To evaluate the progression of diabetic retinopathy (DR) after the initiation of automated insulin delivery (AID) systems in adults with type 1 diabetes (T1D).

Methods:

In this longitudinal study with 152 adults, retinal exams and clinical variables were collected before and after AID initiation up to 2.7 years. The DR worsening was defined as an increase in Early Treatment of Diabetic Retinopathy Study (ETDRS) scores or qualitative retinal exam.

Results:

A total of 152 adults with mean age of 42 years (57% female), 26 years of T1D duration, and mean baseline HbA_1c of 7.6% (60 mmol/mol) were included in this analysis. Of 152 adults with T1D, 42 (28%) adults had DR worsening after AID initiation. After adjusting for age, diabetes duration, and sex, baseline HbA_1c (odds ratio [OR] = 2.1 [1.34-3.04]) and low-density lipoprotein cholesterol (LDL-C) >100 mg/dL with HbA_1c >8% (OR = 3.33 [1.12-9.91]) were associated with two- and three-fold increased risk for DR worsening, respectively. The decline of HbA_1c with AID initiation between DR worsening and no-DR worsening groups was not significant (−0.38 ± 1.2% vs −0.47 ± 0.9%; P = .6).

Conclusions:

Higher baseline HbA_1c with LDL-C >100 mg/dL may be associated with DR worsening after initiation of AID systems in T1D. Those with elevated HbA_1c should get periodic ophthalmic examination after AID initiation to detect progression of DR. Prompt diagnosis may result in timely treatment.

Keywords

automated insulin delivery diabetic retinopathy early worsening type 1 diabetes

Introduction

Rapid improvement in HbA_1c in people with type 1 and 2 diabetes has been shown to worsen diabetic retinopathy (DR).^1,2 In the Diabetes Control and Complications Trial (DCCT), the intensive treatment group had a two-fold increase in early worsening of DR compared with the conventional therapy group at 6- and/or 12-month visit.³ In a recent study, rapid reduction in HbA_1c with weekly glucagon-like peptide-1-receptor-agonist semaglutide in people with type 2 diabetes was also associated with a two-fold increased risk of DR worsening (hazard ratio [HR] = 1.76; 95% confidence interval [CI] = [1.11-2.78]; P = .02).⁴ Although the rapid reduction in HbA_1c possesses risk of early DR worsening, long-term benefits of HbA_1c reduction outweigh that risk.⁵

Automated insulin delivery (AID) systems have been shown to improve HbA_1c without increasing hypoglycemia in people with type 1 diabetes.^6-9 The improvement in HbA_1c is fast with the use of AID systems mainly due to rapid improvement in nocturnal glucose. To our knowledge, DR worsening after initiation of AID system in relation to change in HbA_1c has not been studied. Therefore, we aimed to investigate the DR progression after AID initiation in adults with type 1 diabetes.

Methods

Subjects and Study Design

In this longitudinal, retrospective cohort study, adults with type 1 diabetes at the Barbara Davis Diabetes Center who initiated Tandem Control-IQ between January 17, 2020, and January 20, 2022, and had at least one retinal examination before and after AID initiation were included in this study. Patients who were pregnant during the study were excluded.

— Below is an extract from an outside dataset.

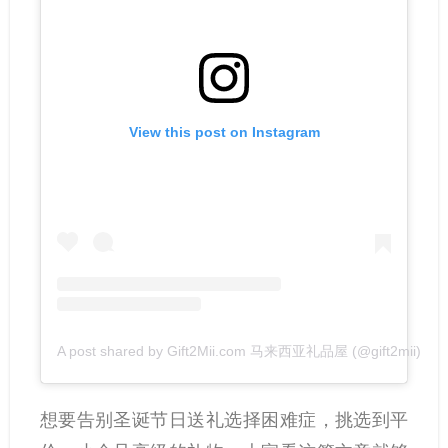
View this post on Instagram
A post shared by Gift2Mii.com 马来西亚礼品屋 (@gift2mii)
想要告别圣诞节日送礼选择困难症，挑选到平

For the AID systems, Tandem t:slim X2 Control-IQ system was selected for this study because it was the only FDA-approved advanced hybrid closed-loop system that provides auto corrections in addition to basal modulation during the study. It has been shown to improve glycemic outcomes in youth, adults, and older adults with type 1 diabetes.^7,10,11 The Tandem t:slim X2 with Control-IQ technology (referred to as AID onwards) was commercially released in the United States in January 2020, and the release date was taken as the midpoint of the data collection period. The AID initiation date, HbA_1c values with measurement dates, and eye examination results with exam dates were collected longitudinally before and after AID initiation between June 2017 and June 2022.

The following clinical variables were collected up to 2.7 years (till June 2022) from baseline, determined as the most recent record before AID initiation; demographics, age, sex, diabetes duration, body mass index (BMI) and race/ethnicity, insurance type, estimated glomerular filtration (eGFR), albumin/creatinine ratio, low-density lipoprotein cholesterol (LDL-C), hypertension status (yes/no; based on ICD-codes), smoking status (yes/no), and prescription of anti-hypertension drugs (yes/no; including angiotensin-converting enzyme [ACE] inhibitors). Two investigators (H.K.A. and K.E.K.) manually crosschecked electronic medical reports retrieved data for accuracy.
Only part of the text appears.